This project aims to provide a simple API for the performant encoding and decoding of 32 and 64 bit integers using a variety of algorithms.
Each integer encoding algorithm conforms to an encoding and decoding interface. The interfaces also specify the size of the unsigned integer, either 32 or 64 bits, and will be referred to as XX below. To create an encoder:
NewU32Base128Encoder(w io.Writer)
NewU64Base128Encoder(w io.Writer)
NewU32GroupVarintEncoder(w io.Writer)
For encoders, the only two commands are PutUXX
and Close
.
Close
must be called as some integer encoding algorithms write in multiples.
var buf bytes.Buffer
enc := NewU32Base128Encoder(&buf)
enc.PutU32(117)
enc.PutU32(343)
enc.Close()
To create a decoder:
NewU32Base128Decoder(r io.ByteReader)
NewU64Base128Decoder(r io.ByteReader)
NewU32GroupVarintDecoder(r io.ByteReader)

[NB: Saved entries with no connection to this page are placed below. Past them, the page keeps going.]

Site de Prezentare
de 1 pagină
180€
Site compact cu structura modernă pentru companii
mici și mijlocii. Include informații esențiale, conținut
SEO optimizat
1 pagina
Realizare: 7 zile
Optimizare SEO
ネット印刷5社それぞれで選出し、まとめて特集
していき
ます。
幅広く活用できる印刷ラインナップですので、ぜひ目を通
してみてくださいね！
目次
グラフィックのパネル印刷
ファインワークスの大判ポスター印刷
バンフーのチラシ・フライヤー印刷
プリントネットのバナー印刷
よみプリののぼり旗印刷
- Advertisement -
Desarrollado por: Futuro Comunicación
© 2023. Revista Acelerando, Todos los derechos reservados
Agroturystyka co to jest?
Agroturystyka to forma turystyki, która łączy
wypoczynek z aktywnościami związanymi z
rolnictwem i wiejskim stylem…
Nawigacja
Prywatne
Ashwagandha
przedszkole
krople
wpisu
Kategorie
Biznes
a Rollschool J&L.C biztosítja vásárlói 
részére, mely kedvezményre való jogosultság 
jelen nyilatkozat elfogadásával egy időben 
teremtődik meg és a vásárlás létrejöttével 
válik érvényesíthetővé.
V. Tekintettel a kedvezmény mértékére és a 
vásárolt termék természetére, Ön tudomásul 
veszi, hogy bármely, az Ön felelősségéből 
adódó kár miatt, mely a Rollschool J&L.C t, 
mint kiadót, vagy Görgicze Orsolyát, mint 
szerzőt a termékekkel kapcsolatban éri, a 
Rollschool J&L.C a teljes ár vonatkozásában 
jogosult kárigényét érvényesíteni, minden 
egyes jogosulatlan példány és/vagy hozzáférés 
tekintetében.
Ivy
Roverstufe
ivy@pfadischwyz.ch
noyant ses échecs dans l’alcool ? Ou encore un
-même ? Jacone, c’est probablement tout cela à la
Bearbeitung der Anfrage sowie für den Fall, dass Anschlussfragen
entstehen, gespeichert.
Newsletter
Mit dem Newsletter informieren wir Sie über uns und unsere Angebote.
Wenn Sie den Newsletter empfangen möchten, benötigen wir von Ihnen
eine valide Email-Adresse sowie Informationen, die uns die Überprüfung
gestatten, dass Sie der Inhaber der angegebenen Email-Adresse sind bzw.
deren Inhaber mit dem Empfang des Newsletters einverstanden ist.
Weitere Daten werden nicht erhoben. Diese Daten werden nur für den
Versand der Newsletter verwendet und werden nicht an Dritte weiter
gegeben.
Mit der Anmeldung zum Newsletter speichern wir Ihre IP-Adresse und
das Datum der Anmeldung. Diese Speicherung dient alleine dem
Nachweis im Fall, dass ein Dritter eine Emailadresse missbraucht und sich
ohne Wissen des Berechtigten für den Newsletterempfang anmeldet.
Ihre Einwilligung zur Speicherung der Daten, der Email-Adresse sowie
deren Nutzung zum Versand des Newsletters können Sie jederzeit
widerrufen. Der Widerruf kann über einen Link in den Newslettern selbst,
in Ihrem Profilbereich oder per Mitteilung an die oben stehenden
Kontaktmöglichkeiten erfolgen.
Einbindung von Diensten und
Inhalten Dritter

For decoders, the only command is GetUXX
.
GetUXX
returns the value and any potential errors.
When reading is complete, GetUXX
will return an EOF
(End Of File).
dec := NewU32Base128Decoder(&buf)
x, err := dec.GetU32()
Using fixed width integers, such as uint32 and uint64, usually waste large amounts of space, especially when encoding small values. Optimally, smaller numbers should take less space to represent.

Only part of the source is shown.